I was one of the ‘lucky’ ones. No Man’s Sky actually launched first time once it had invaded my PC. For the first 30 minutes it truly was the shiny new toy de-jour – but it rapidly outstayed its welcome.

After gathering enough materials to repair my ship and finally taking flight, NMS version 1.0 suddenly revealed itself: An indie game whose developers had overreached and, even more disappointingly, oversold what this game was.

I flew from planet to planet in the galaxy and frowned at how alike every one of them was. “Perhaps the devs purposefully made a single galaxy’s planets look the same as shorthand to identify individual galaxies,” I thought. Oh, poor naïve gamer that I am. No, every planet looked like a flat, vaguely rocky moon with the occasional clump of trees.

Not just the planets, but the flora and fauna were worryingly familiar. In fact, despite all the updates, I know when I land on a new planet and wearily step onto its surface, there’s a more than 75 percent chance I will run into the same six-legged scorpion/spider thing that makes a noise like a cartoon monster knock-off.

There was little to do, too: Grind items, upgrade your suit or weapon then wander around in space until you either died of boredom or let one of the randomly generating space pirates blow you up.

All of this left me very disappointed. I played for a few more hours then gave up.  Hello Games went dark. Gamers moved on, and I almost forgot all about that space exploration game I desperately wanted to like. I felt that I was done with NMS – but, happily, it seems Hello Games were not done with us yet. Those three updates I mentioned?
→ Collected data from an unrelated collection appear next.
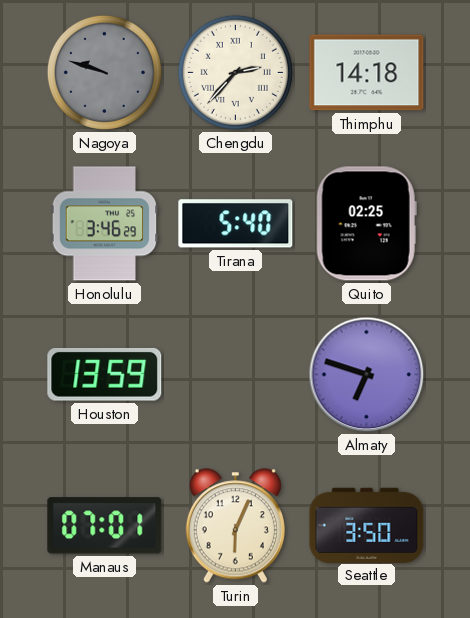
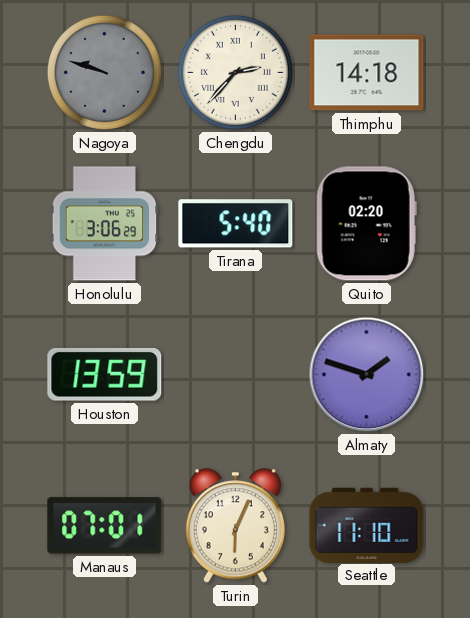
Honolulu: 3:46 -> 3:06
Quito: 02:25 -> 02:20
Almaty: 6:48 -> 1:48
Seattle: 3:50 -> 11:10
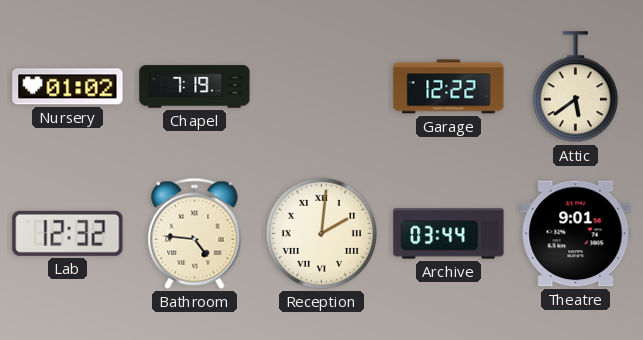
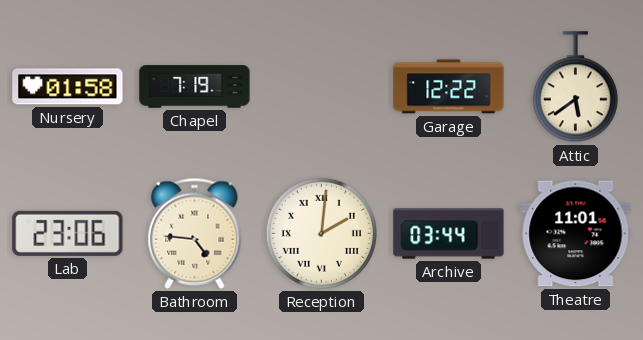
Nursery: 01:02 -> 01:58
Lab: 12:32 -> 23:06
Theatre: 9:01 -> 11:01
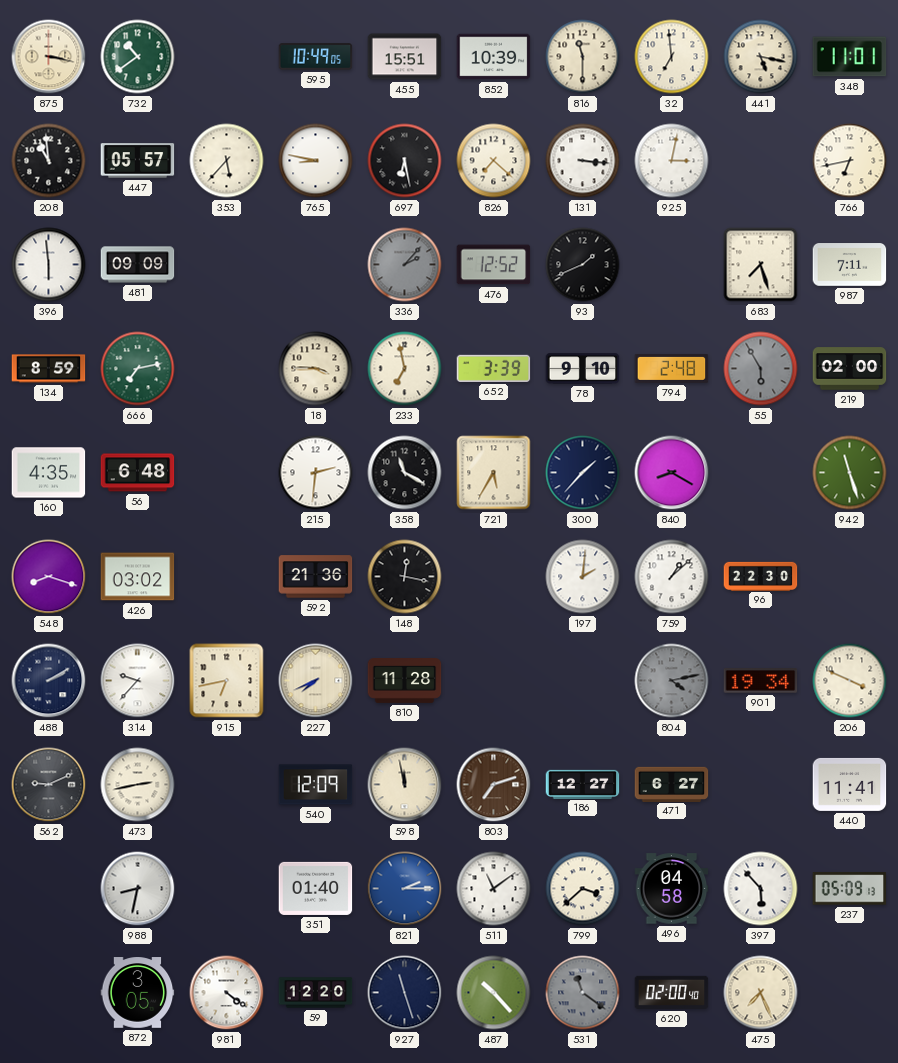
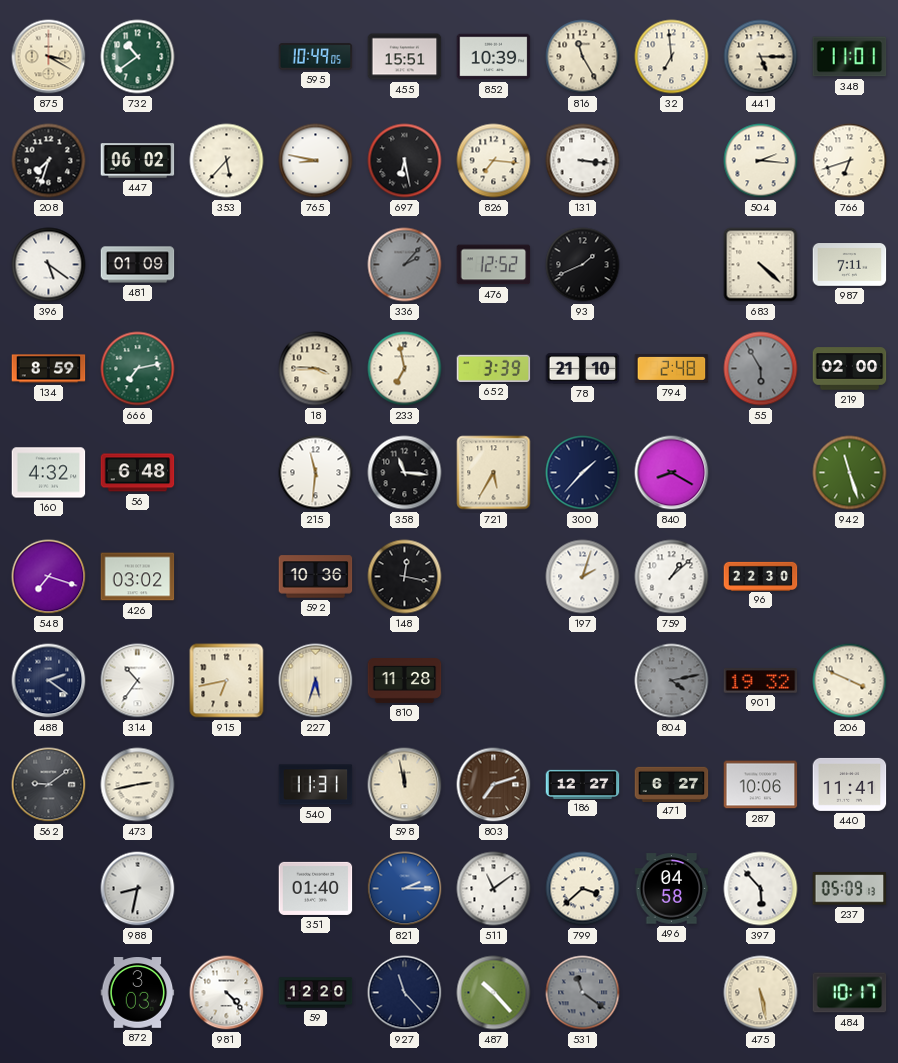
875: 3:17 -> 3:20
816: 11:30 -> 11:25
441: 5:17 -> 5:15
208: 10:59 -> 7:33
447: 05:57 -> 06:02
826: 7:22 -> 7:16
925: 3:02 -> none
504: none -> 2:16
766: 6:43 -> 6:42
396: 5:59 -> 5:21
481: 09:09 -> 01:09
683: 7:27 -> 4:22
78: 9:10 -> 21:10
160: 4:35 -> 4:32
215: 2:31 -> 11:31
358: 11:20 -> 11:16
548: 8:18 -> 7:18
592: 21:36 -> 10:36
197: 2:01 -> 2:03
488: 2:10 -> 2:21
314: 9:37 -> 10:36
227: 7:41 -> 5:33
901: 19:34 -> 19:32
562: 9:11 -> 9:09
540: 12:09 -> 11:31
287: none -> 10:06
872: 3:05 -> 3:03
981: 4:21 -> 4:23
927: 11:27 -> 11:23
620: 02:00 -> none
475: 7:26 -> 5:28
484: none -> 10:17
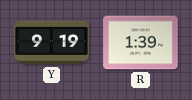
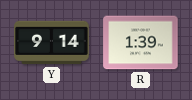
Y: 9:19 -> 9:14
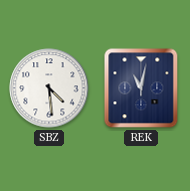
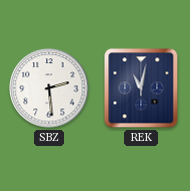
SBZ: 4:29 -> 2:29
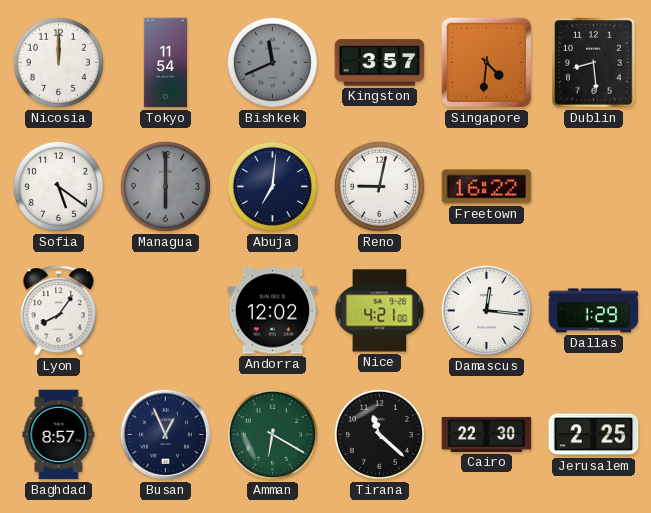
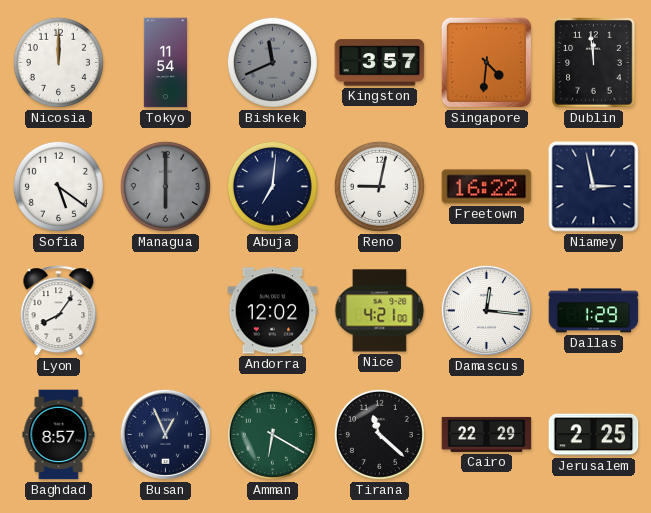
Dublin: 8:29 -> 11:59
Niamey: none -> 2:58
Cairo: 22:30 -> 22:29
They have utterly transformed the game.

With each change, I watched in astonishment as almost every aspect of the game got overhauled. Suddenly flying your ship was rewarding, heck, fun even. The graphics got a major re-do, with everything looking much more natural and organic. Features promised pre-release (and some surprises) appeared – the bare bones of multiplayer, freighters, better space combat, more varied biomes.  

For me though, the biggest treats were the cornerstone features of the three updates: base building from Foundation, planetary vehicles from Path Finder, and finally a true single person campaign from Atlas Rises.

Base building, especially when playing in the everything-is-free Creative mode, is a joy. Every time I find a new planet with a peaceful climate I’ll build a new base and challenge myself to build a work of art. The new land vehicles are fun to drive (if ultimately pointless) and help remove a lot of the tedium of getting around an area.

Finally, the campaign. I’ll be upfront – it doesn’t all work. The characters the player interacts with seem two dimensional more often than not, the story is diverting enough but to the average gamer the lore can be overwhelming to the point of confusion and, honestly, I think The Matrix did this simulacra nonsense better 20 years ago. Despite all this, actually having a purpose in this universe is remarkably exciting and the 30 hours or so of story just flew by for me.

So, all those updates have brought us to the point where NMS should have been, 650-something days ago. It is now a solid game, with lots to do, with or without the story.

I am full of anticipation for the next update, imaginatively called the NEXT update which hits PS4, PC and, for the first time, Xbox One in July. HG have said little about what is coming except that it’s the biggest update yet. They certainly have my attention now.

No Man’s Sky is truly the game that came in from the cold. It launched buggy and incomplete, with near universal derision but Hello Games took that all on the chin and dished out update after update, patch after patch to make a satisfying, albeit somewhat clumsy procedurally generated space exploration game.  If you gave up on NMS not long after launch, I say it’s definitely time to check it out again.